Source data:
○ ○ ○ ○ ○ ○ ○
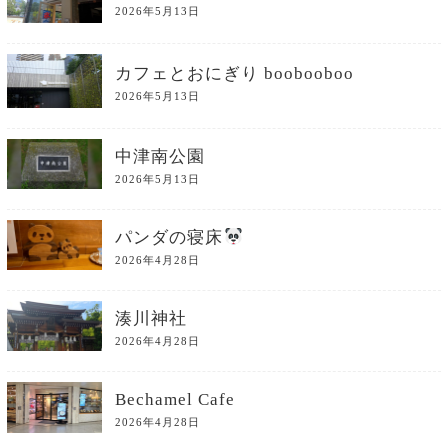
2026年5月13日
カフェとおにぎり boobooboo
2026年5月13日
中津南公園
2026年5月13日
パンダの寝床
2026年4月28日
湊川神社
2026年4月28日
Bechamel Cafe
2026年4月28日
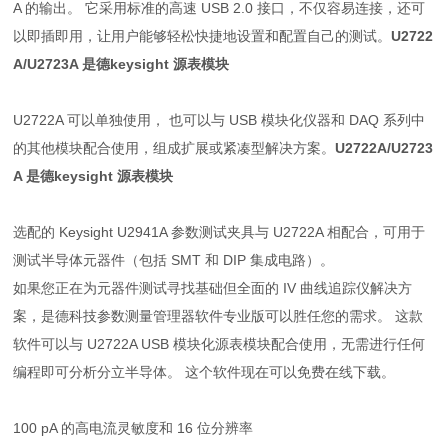
A 的输出。 它采用标准的高速 USB 2.0 接口，不仅容易连接，还可
以即插即用，让用户能够轻松快捷地设置和配置自己的测试。
U2722
A/U2723A 是德keysight 源表模块
U2722A 可以单独使用， 也可以与 USB 模块化仪器和 DAQ 系列中
的其他模块配合使用，组成扩展或紧凑型解决方案。
U2722A/U2723
A 是德keysight 源表模块
选配的 Keysight U2941A 参数测试夹具与 U2722A 相配合，可用于
测试半导体元器件（包括 SMT 和 DIP 集成电路）。
如果您正在为元器件测试寻找基础但全面的 IV 曲线追踪仪解决方
案，是德科技参数测量管理器软件专业版可以胜任您的需求。 这款
软件可以与 U2722A USB 模块化源表模块配合使用，无需进行任何
编程即可分析分立半导体。 这个软件现在可以免费在线下载。
100 pA 的高电流灵敏度和 16 位分辨率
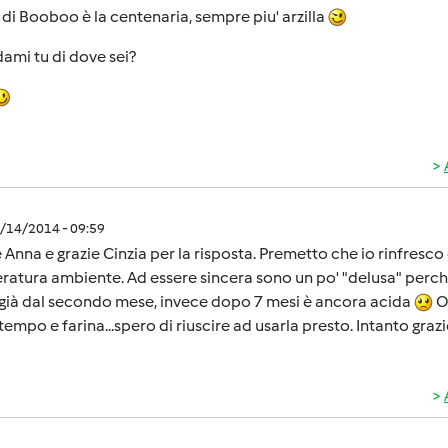
di Booboo è la centenaria, sempre piu' arzilla
ami tu di dove sei?
1/14/2014 - 09:59
 Anna e grazie Cinzia per la risposta. Premetto che io rinfresc
atura ambiente. Ad essere sincera sono un po' "delusa" perch
 già dal secondo mese, invece dopo 7 mesi è ancora acida
Or
tempo e farina...spero di riuscire ad usarla presto. Intanto grazi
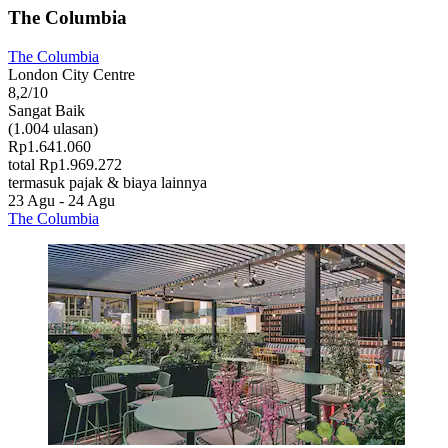
The Columbia
The Columbia
London City Centre
8,2/10
Sangat Baik
(1.004 ulasan)
Rp1.641.060
total Rp1.969.272
termasuk pajak & biaya lainnya
23 Agu - 24 Agu
The Columbia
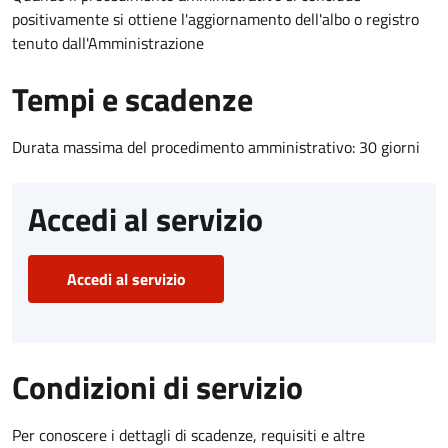
positivamente si ottiene l'aggiornamento dell'albo o registro
tenuto dall'Amministrazione
Tempi e scadenze
Durata massima del procedimento amministrativo: 30 giorni
Accedi al servizio
Accedi al servizio
Condizioni di servizio
Per conoscere i dettagli di scadenze, requisiti e altre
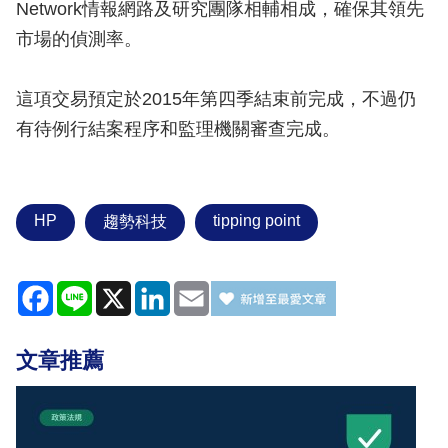
Network情報網路及研究團隊相輔相成，確保其領先
市場的偵測率。
這項交易預定於2015年第四季結束前完成，不過仍
有待例行結案程序和監理機關審查完成。
HP
tipping point
趨勢科技
Facebook
Line
X
LinkedIn
Email
文章推薦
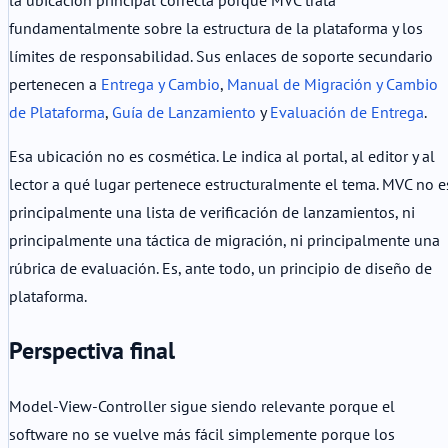
fundamentalmente sobre la estructura de la plataforma y los
límites de responsabilidad. Sus enlaces de soporte secundario
pertenecen a
Entrega y Cambio
,
Manual de Migración y Cambio
de Plataforma
,
Guía de Lanzamiento
y
Evaluación de Entrega
.
Esa ubicación no es cosmética. Le indica al portal, al editor y al
lector a qué lugar pertenece estructuralmente el tema. MVC no e
principalmente una lista de verificación de lanzamientos, ni
principalmente una táctica de migración, ni principalmente una
rúbrica de evaluación. Es, ante todo, un principio de diseño de
plataforma.
Perspectiva final
Model-View-Controller sigue siendo relevante porque el
software no se vuelve más fácil simplemente porque los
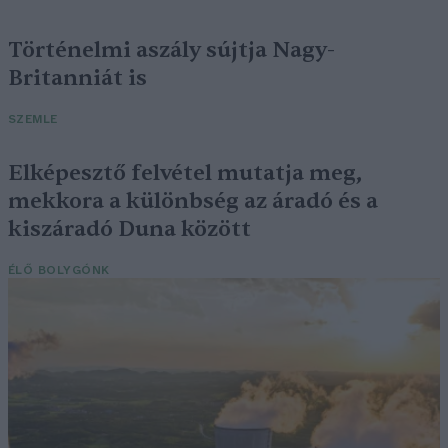
Történelmi aszály sújtja Nagy-
Britanniát is
SZEMLE
Elképesztő felvétel mutatja meg,
mekkora a különbség az áradó és a
kiszáradó Duna között
ÉLŐ BOLYGÓNK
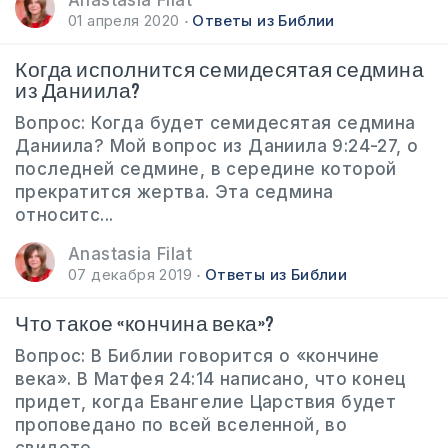
Anastasia Filat
01 апреля 2020
Ответы из Библии
Когда исполнится семидесятая седмина
из Даниила?
Вопрос: Когда будет семидесятая седмина
Даниила? Мой вопрос из Даниила 9:24-27, о
последней седмине, в середине которой
прекратится жертва. Эта седмина
относитс...
Anastasia Filat
07 декабря 2019
Ответы из Библии
Что такое «кончина века»?
Вопрос: В Библии говорится о «кончине
века». В Матфея 24:14 написано, что конец
придет, когда Евангелие Царствия будет
проповедано по всей вселенной, во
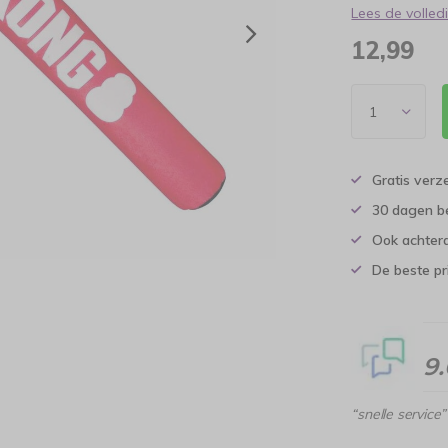
Lees de volle
12,99
Gratis verz
30 dagen b
Ook achtera
De beste pr
9
“snelle service”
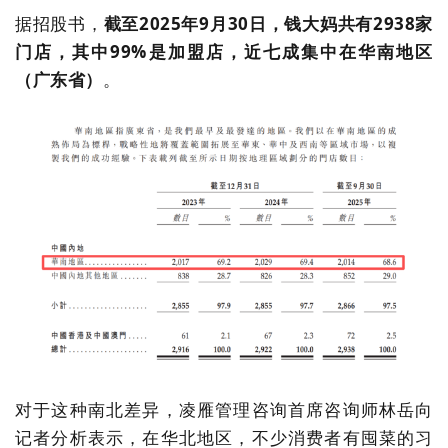
据招股书，
截至
2025
年
9
月
30
日，钱大妈共有
2938
家
门店，其中
99%
是加盟店，近七成集中在华南地区
（广东省）
。
对于这种南北差异，凌雁管理咨询首席咨询师林岳向
记者分析表示，在华北地区，不少消费者有囤菜的习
○ ○ ○ ○ ○ ○ ○
**Work required:** Every line above that has the string "седмина" needs to be copied.

**Answer section:**
Когда исполнится семидесятая седмина
Вопрос: Когда будет семидесятая седмина
прекратится жертва. Эта седмина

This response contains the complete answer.